When you pass a reference like you are doing, the caller has no reason to expect that the data will destroyed. When you pass a unique_ptr, the caller knows they cannot access this data ever again.

This revision now requires changes to proceed.Apr 1 2022, 12:09 PM
services/backup/docker-server/contents/server/src/Reactors/client/blob/BlobPutClientReactor.h
53–54 ↗(On Diff #10761)

I mean, yes, you're right about the idea behind the unique pointer but you don't seem to be right that the compiler's going to be helpful here. Something like this crashes:

#include <iostream>
#include <memory>

using namespace std;

void f(unique_ptr<string> strp) {
  cout << "f " << *strp << endl;
}

int main()
{
  unique_ptr<string> str = make_unique<string>("asdasd");
  f(move(str));
  cout << "is str nullptr? " << (str == nullptr) << endl; // true
  cout << "out " << *str << endl; // crash

  return 0;
}

So, after a move, unique_ptr holds a nullptr. We can perform a check against the nullptr but if we don't and just try to access the pointer right away and it is null, then it's going to crash.

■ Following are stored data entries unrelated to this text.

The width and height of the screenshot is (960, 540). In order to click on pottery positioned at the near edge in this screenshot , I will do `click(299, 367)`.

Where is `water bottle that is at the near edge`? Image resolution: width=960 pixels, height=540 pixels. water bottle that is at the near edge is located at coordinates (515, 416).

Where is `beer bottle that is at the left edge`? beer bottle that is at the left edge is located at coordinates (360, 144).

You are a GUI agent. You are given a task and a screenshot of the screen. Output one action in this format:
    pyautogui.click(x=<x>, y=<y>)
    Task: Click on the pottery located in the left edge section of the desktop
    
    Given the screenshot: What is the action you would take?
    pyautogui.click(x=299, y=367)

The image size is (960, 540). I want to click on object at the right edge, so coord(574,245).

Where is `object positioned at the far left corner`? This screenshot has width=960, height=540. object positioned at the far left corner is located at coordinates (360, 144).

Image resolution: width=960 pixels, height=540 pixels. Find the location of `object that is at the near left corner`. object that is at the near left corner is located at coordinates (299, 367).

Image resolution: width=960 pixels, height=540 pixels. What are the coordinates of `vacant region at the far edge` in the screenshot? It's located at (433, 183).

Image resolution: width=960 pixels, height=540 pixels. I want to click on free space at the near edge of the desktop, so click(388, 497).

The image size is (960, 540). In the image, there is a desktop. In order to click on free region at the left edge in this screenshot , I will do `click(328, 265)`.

But I agree that passing a unique pointer here is good because it indicates that the data's not going to be available anymore.

use unique_ptr instead of raw pointers

It looks like there's a build error caused by some other diff

services/backup/docker-server/contents/server/src/Reactors/client/blob/BlobPutClientReactor.h
53–54 ↗(On Diff #10761)

Plus, we definitely should avoid using raw pointers as much as possible, so this should be changed.

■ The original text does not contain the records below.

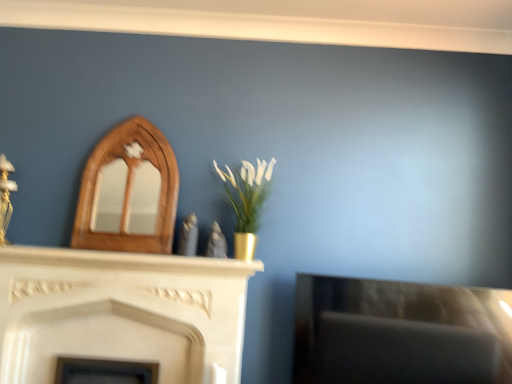 Question: Based on their positions, is wooden mirror at upper left, placed as the 2th fireplace when sorted from bottom to top, located to the left or right of white marble fireplace at center, the 2th fireplace positioned from the top?

Choices:
 (A) right
 (B) left

Answer: (A)

Question: Relative to white marble fireplace at center, the 2th fireplace positioned from the top, is wooden mirror at upper left, placed as the 2th fireplace when sorted from bottom to top, in front or behind?

Choices:
 (A) front
 (B) behind

Answer: (B)

Question: Estimate the real-world distances between objects in this image. Which object is closer to the wooden mirror at upper left, placed as the 2th fireplace when sorted from bottom to top?

Choices:
 (A) gold metallic vase at center
 (B) white marble fireplace at center, the 2th fireplace positioned from the top
 (C) white marble mantle at center

Answer: (C)

Question: Which object is positioned closest to the white marble fireplace at center, which ranks as the first fireplace in bottom-to-top order?

Choices:
 (A) wooden mirror at upper left, which is the first fireplace in top-to-bottom order
 (B) white marble mantle at center
 (C) gold metallic vase at center

Answer: (B)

Ah yeah, looks like you're right that the compiler doesn't enforce it. That's unfortunate, but I agree this is still more readable and clear

This revision is now accepted and ready to land.Apr 5 2022, 1:10 AM
In D3487#98630, @palys-swm wrote:

It looks like there's a build error caused by some other diff

This is the error I already fixed on master so I'm going to retrigger CI, should be ok!